Shall we switch back to fork()/exec() ?
siteshwar opened this issue · 6 comments
Forking a new process with posix_spawn()
can result in a race condition while setting terminal foreground process group. It was discussed earlier in this thread. This is dgk's response from the thread:
ksh93 uses posix_spawn() rather than fork/exec to run a simple command for
performance reasons. However, posix_spawnv() doesn't have a way to
set the terminal group before the exec(). The parent process sets the
terminal group which leads to the race.
There is a simple change you can make to a program to guarentee that
the terminal will get set at the beginning of the program.
You can add two lines.
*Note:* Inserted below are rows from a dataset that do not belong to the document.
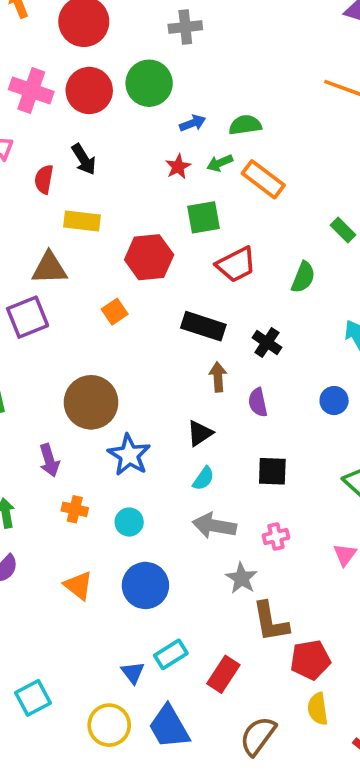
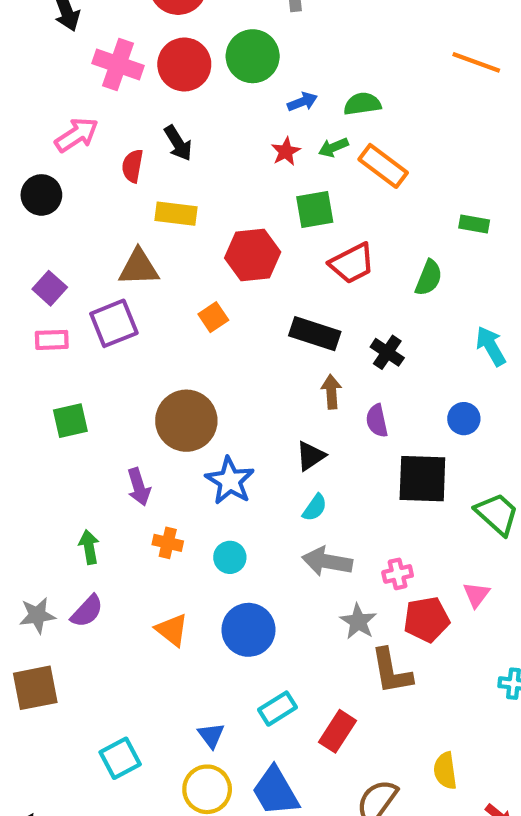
green rectangle: (343, 230) -> (474, 224), turned -35
black square: (272, 471) -> (422, 479), moved, size x1.5
red pentagon: (310, 660) -> (427, 619), moved
blue triangle: (133, 673) -> (211, 735), moved

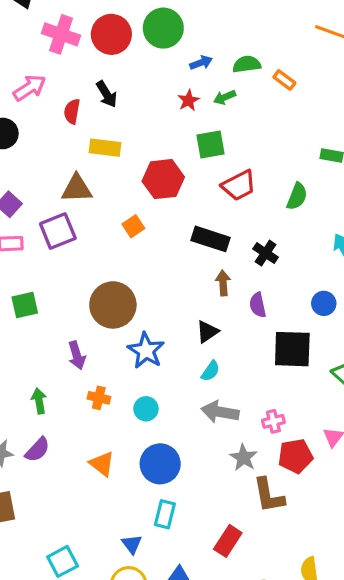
orange rectangle: (383, 166) -> (284, 80), moved, size x0.6
cyan rectangle: (277, 709) -> (165, 514), moved, turned -44

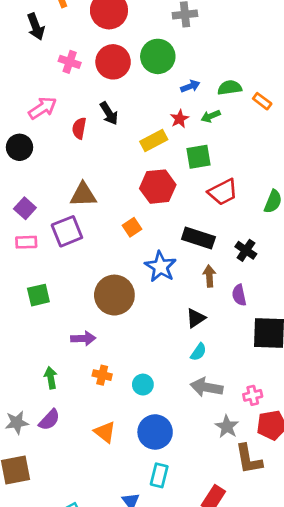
pink cross: (61, 34) -> (70, 62), size x0.7
yellow rectangle: (105, 148) -> (154, 140), moved, turned -35
blue star: (146, 351) -> (161, 267), moved
purple arrow: (77, 355) -> (83, 338), turned -75

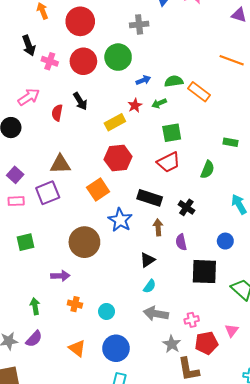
black arrow: (36, 27) -> (29, 46), moved
orange rectangle: (262, 101) -> (199, 92), size x1.5
green square: (198, 157) -> (172, 133), moved
orange square: (132, 227) -> (98, 190), size x1.5

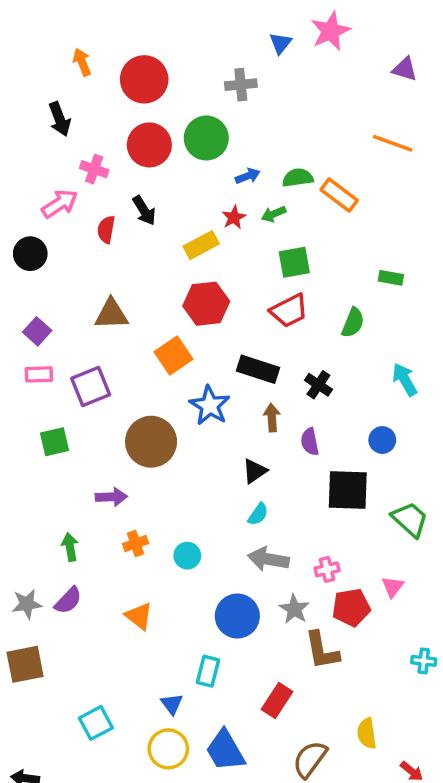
pink cross: (50, 61) -> (94, 169), moved
purple square: (48, 193) -> (91, 387), moved
orange cross: (75, 304) -> (136, 544), turned -32
blue circle: (116, 348) -> (237, 616), moved

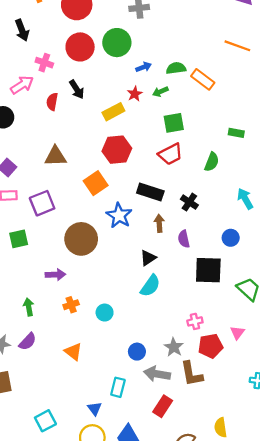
cyan semicircle: (258, 514) -> (150, 286), size x1.5
gray arrow: (268, 559) -> (157, 374), moved
blue circle: (237, 616) -> (137, 352), size x0.6

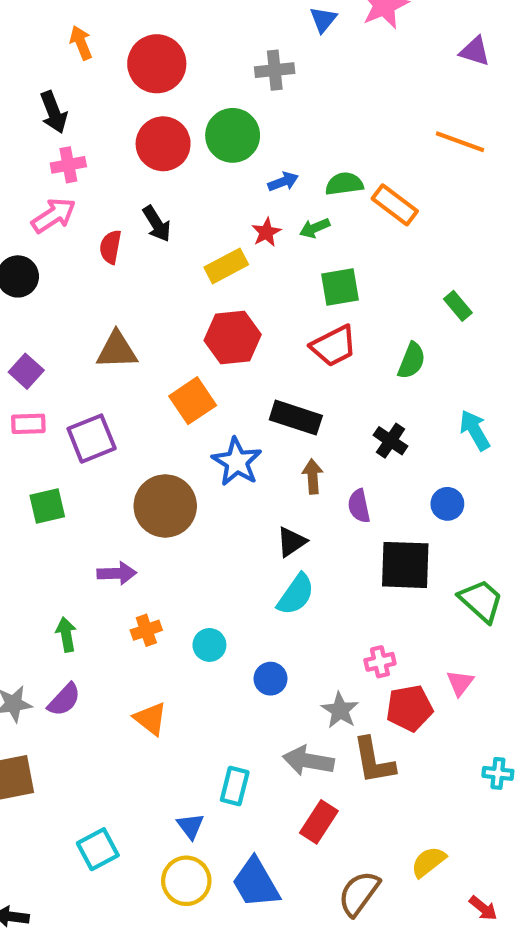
pink cross: (44, 63) -> (68, 165), moved, turned -30
green rectangle: (236, 133) -> (458, 306), turned 40
black cross: (189, 202) -> (391, 441), moved
blue circle: (137, 352) -> (270, 679), moved
yellow semicircle: (221, 427) -> (428, 862), turned 60

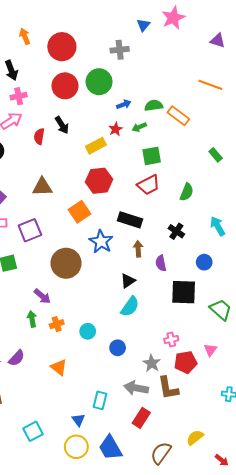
green rectangle: (458, 306) -> (216, 155), moved
purple arrow: (117, 573) -> (42, 296), turned 42
green arrow: (66, 634) -> (32, 319), moved

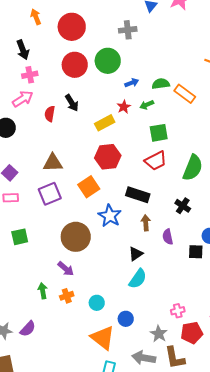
green semicircle: (187, 192) -> (193, 168), size x1.5
purple square: (30, 230) -> (50, 194), moved
black square: (184, 292) -> (196, 252), moved, size x0.6
purple arrow: (42, 296) -> (66, 269), moved
orange triangle: (59, 367) -> (103, 338), moved, size x1.5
One line is
#include <termios.h>
and for the other line
tcsetpgrp(2,getpgrp());
Alternatively, you can write a program that does these two lines and
then execs the original program.
This problem has been seen by multiple users and reported in Red Hat bugzilla 1295563. Only reliable way to fix this problem is to switch back to fork()/exec(). I propose that we should enable _AST_no_spawnveg
flag by default.
posix_spawn()
is used due to performance reasons. We should analyze how much performance impact we will have if we stop using it. We can enable _AST_no_spawnveg
as an experiment and see if it causes performance degradation or any other regressions.
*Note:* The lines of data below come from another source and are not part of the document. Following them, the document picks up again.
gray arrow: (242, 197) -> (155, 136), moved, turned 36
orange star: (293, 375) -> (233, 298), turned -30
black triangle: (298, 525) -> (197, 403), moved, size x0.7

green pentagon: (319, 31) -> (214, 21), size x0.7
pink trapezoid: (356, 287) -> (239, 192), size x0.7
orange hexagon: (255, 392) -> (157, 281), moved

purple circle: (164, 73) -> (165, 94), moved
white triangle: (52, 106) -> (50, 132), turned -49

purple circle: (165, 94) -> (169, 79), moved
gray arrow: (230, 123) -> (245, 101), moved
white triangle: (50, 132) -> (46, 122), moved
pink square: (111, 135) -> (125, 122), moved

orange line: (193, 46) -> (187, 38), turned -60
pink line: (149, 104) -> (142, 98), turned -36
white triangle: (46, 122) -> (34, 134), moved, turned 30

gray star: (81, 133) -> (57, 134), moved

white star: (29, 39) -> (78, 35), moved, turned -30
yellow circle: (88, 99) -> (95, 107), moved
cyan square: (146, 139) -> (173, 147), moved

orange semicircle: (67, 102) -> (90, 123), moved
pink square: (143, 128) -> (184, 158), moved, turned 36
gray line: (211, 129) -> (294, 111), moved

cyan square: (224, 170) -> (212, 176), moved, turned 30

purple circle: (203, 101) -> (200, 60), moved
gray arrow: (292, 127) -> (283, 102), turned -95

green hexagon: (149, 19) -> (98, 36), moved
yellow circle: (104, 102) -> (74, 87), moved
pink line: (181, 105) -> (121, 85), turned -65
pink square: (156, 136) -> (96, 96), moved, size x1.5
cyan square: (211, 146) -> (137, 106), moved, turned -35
I reproduced this bug by adding a sleep(1) so ksh loses the race with the child.
diff --git a/src/cmd/ksh93/sh/xec.c b/src/cmd/ksh93/sh/xec.c
index 9d037351..4574ce6e 100644
--- a/src/cmd/ksh93/sh/xec.c
+++ b/src/cmd/ksh93/sh/xec.c
@@ -3358,6 +3358,7 @@ static pid_t sh_ntfork(Shell_t *shp, const Shnode_t *t, char *argv[], int *jobid
if (grp == 1) job.curpgid = spawnpid;
#ifdef SIGTSTP
if (grp > 0 && !(otype & FAMP)) {
+ sleep(1);
while (tcsetpgrp(job.fd, job.curpgid) < 0 && job.curpgid != spawnpid) {
job.curpgid = spawnpid;
}
Then I entered this Python command in an interactive ksh:
$ python3 -c 'import os; print(os.getpgrp(), os.tcgetpgrp(0))'
32695 98273
The bug is that the two numbers are different: ksh lost the race to python, so python did tcgetpgrp() before ksh did tcsetpgrp(). If I enter the same command in some other shell, the two numbers are equal.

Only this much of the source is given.